Please filter the data below down to the lines holding the string "Attempts".

☆ ☆ ☆ ☆ ☆

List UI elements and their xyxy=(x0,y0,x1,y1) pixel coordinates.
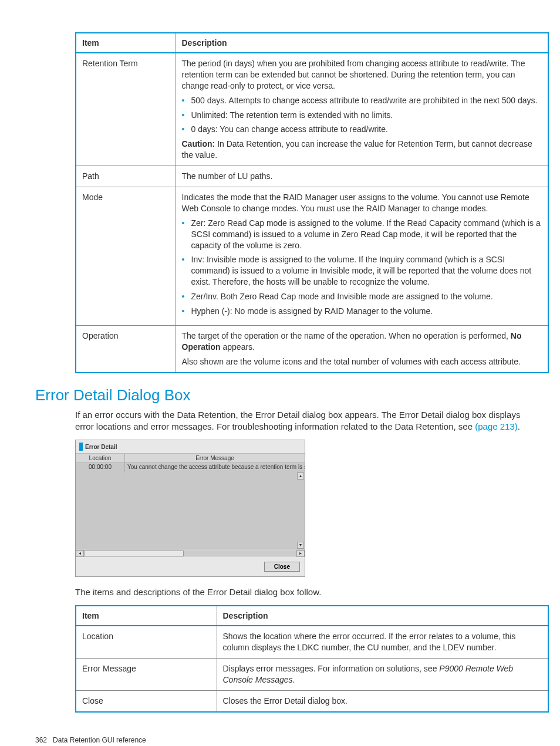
list-item: Zer: Zero Read Cap mode is assigned to t… xyxy=(182,218,542,251)
table-row: Close Closes the Error Detail dialog box… xyxy=(76,690,548,711)
table-row: Location Shows the location where the er… xyxy=(76,626,548,658)
cell-item: Mode xyxy=(76,187,176,326)
title-bar-icon xyxy=(79,443,83,451)
cell-desc: The number of LU paths. xyxy=(176,166,548,187)
scroll-right-icon[interactable]: ▸ xyxy=(296,550,305,557)
horizontal-scrollbar[interactable]: ◂ ▸ xyxy=(76,549,305,557)
bullet-list: 500 days. Attempts to change access attr… xyxy=(182,95,542,136)
table-row: Error Message Displays error messages. F… xyxy=(76,659,548,691)
scrollbar-track[interactable] xyxy=(84,551,296,556)
table-row: Path The number of LU paths. xyxy=(76,166,548,187)
intro-text-b: . xyxy=(518,421,520,431)
th-desc: Description xyxy=(217,606,548,626)
col-header-errmsg: Error Message xyxy=(125,454,305,463)
cell-item: Retention Term xyxy=(76,53,176,166)
cell-errmsg: You cannot change the access attribute b… xyxy=(125,463,305,472)
table-1: Item Description Retention Term The peri… xyxy=(75,32,549,373)
th-desc: Description xyxy=(176,33,548,53)
cell-desc: The target of the operation or the name … xyxy=(176,325,548,372)
desc-intro: Indicates the mode that the RAID Manager… xyxy=(182,192,542,214)
table-header-row: Item Description xyxy=(76,606,548,626)
cell-item: Location xyxy=(76,626,217,658)
table-row: Operation The target of the operation or… xyxy=(76,325,548,372)
cell-location: 00:00:00 xyxy=(76,463,125,472)
list-item: Hyphen (-): No mode is assigned by RAID … xyxy=(182,306,542,317)
caution-para: Caution: In Data Retention, you can incr… xyxy=(182,139,542,161)
page-number: 362 xyxy=(35,736,47,744)
th-item: Item xyxy=(76,606,217,626)
th-item: Item xyxy=(76,33,176,53)
table-row: Retention Term The period (in days) when… xyxy=(76,53,548,166)
caution-label: Caution: xyxy=(182,139,215,148)
cell-desc: Closes the Error Detail dialog box. xyxy=(217,690,548,711)
error-detail-dialog: Error Detail Location Error Message 00:0… xyxy=(75,440,305,577)
dialog-footer: Close xyxy=(76,557,305,576)
errmsg-d3: . xyxy=(293,675,295,684)
table-2: Item Description Location Shows the loca… xyxy=(75,605,549,712)
dialog-title-text: Error Detail xyxy=(85,444,117,450)
dialog-grid: Location Error Message 00:00:00 You cann… xyxy=(76,454,305,557)
intro-paragraph: If an error occurs with the Data Retenti… xyxy=(75,409,525,433)
op-p1a: The target of the operation or the name … xyxy=(182,331,511,340)
cell-item: Operation xyxy=(76,325,176,372)
cell-item: Close xyxy=(76,690,217,711)
op-p1c: appears. xyxy=(221,342,255,352)
intro-text-a: If an error occurs with the Data Retenti… xyxy=(75,410,520,431)
errmsg-d1: Displays error messages. For information… xyxy=(223,664,440,673)
bullet-list: Zer: Zero Read Cap mode is assigned to t… xyxy=(182,218,542,317)
dialog-titlebar: Error Detail xyxy=(76,440,305,454)
table-header-row: Item Description xyxy=(76,33,548,53)
scroll-left-icon[interactable]: ◂ xyxy=(76,550,84,557)
list-item: 500 days. Attempts to change access attr… xyxy=(182,95,542,106)
col-header-location: Location xyxy=(76,454,125,463)
list-item: Inv: Invisible mode is assigned to the v… xyxy=(182,254,542,288)
cell-item: Error Message xyxy=(76,659,217,691)
scroll-up-icon[interactable]: ▴ xyxy=(297,472,304,480)
close-button[interactable]: Close xyxy=(264,562,300,572)
list-item: Unlimited: The retention term is extende… xyxy=(182,110,542,121)
op-p1: The target of the operation or the name … xyxy=(182,330,542,353)
scroll-down-icon[interactable]: ▾ xyxy=(297,542,304,549)
list-item: 0 days: You can change access attribute … xyxy=(182,124,542,135)
footer-title: Data Retention GUI reference xyxy=(53,736,146,744)
cell-desc: Displays error messages. For information… xyxy=(217,659,548,691)
table-row: Mode Indicates the mode that the RAID Ma… xyxy=(76,187,548,326)
section-heading: Error Detail Dialog Box xyxy=(35,386,525,404)
dialog-column-headers: Location Error Message xyxy=(76,454,305,463)
cell-desc: Shows the location where the error occur… xyxy=(217,626,548,658)
desc-intro: The period (in days) when you are prohib… xyxy=(182,58,542,92)
cell-desc: Indicates the mode that the RAID Manager… xyxy=(176,187,548,326)
dialog-data-row[interactable]: 00:00:00 You cannot change the access at… xyxy=(76,463,305,472)
mid-paragraph: The items and descriptions of the Error … xyxy=(75,586,525,598)
caution-text: In Data Retention, you can increase the … xyxy=(182,139,532,160)
page-link[interactable]: (page 213) xyxy=(475,421,518,431)
scrollbar-thumb[interactable] xyxy=(84,551,184,556)
cell-item: Path xyxy=(76,166,176,187)
op-p2: Also shown are the volume icons and the … xyxy=(182,356,542,367)
page-footer: 362 Data Retention GUI reference xyxy=(35,736,525,744)
list-item: Zer/Inv. Both Zero Read Cap mode and Inv… xyxy=(182,291,542,302)
cell-desc: The period (in days) when you are prohib… xyxy=(176,53,548,166)
dialog-empty-area: ▴ ▾ xyxy=(76,472,305,549)
error-detail-dialog-screenshot: Error Detail Location Error Message 00:0… xyxy=(75,440,525,577)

☆ ☆ ☆ ☆ ☆

**PROBLEM SOLUTION**
bullet-list: 500 days. Attempts to change access attr… xyxy=(182,95,542,136)
list-item: 500 days. Attempts to change access attr… xyxy=(182,95,542,106)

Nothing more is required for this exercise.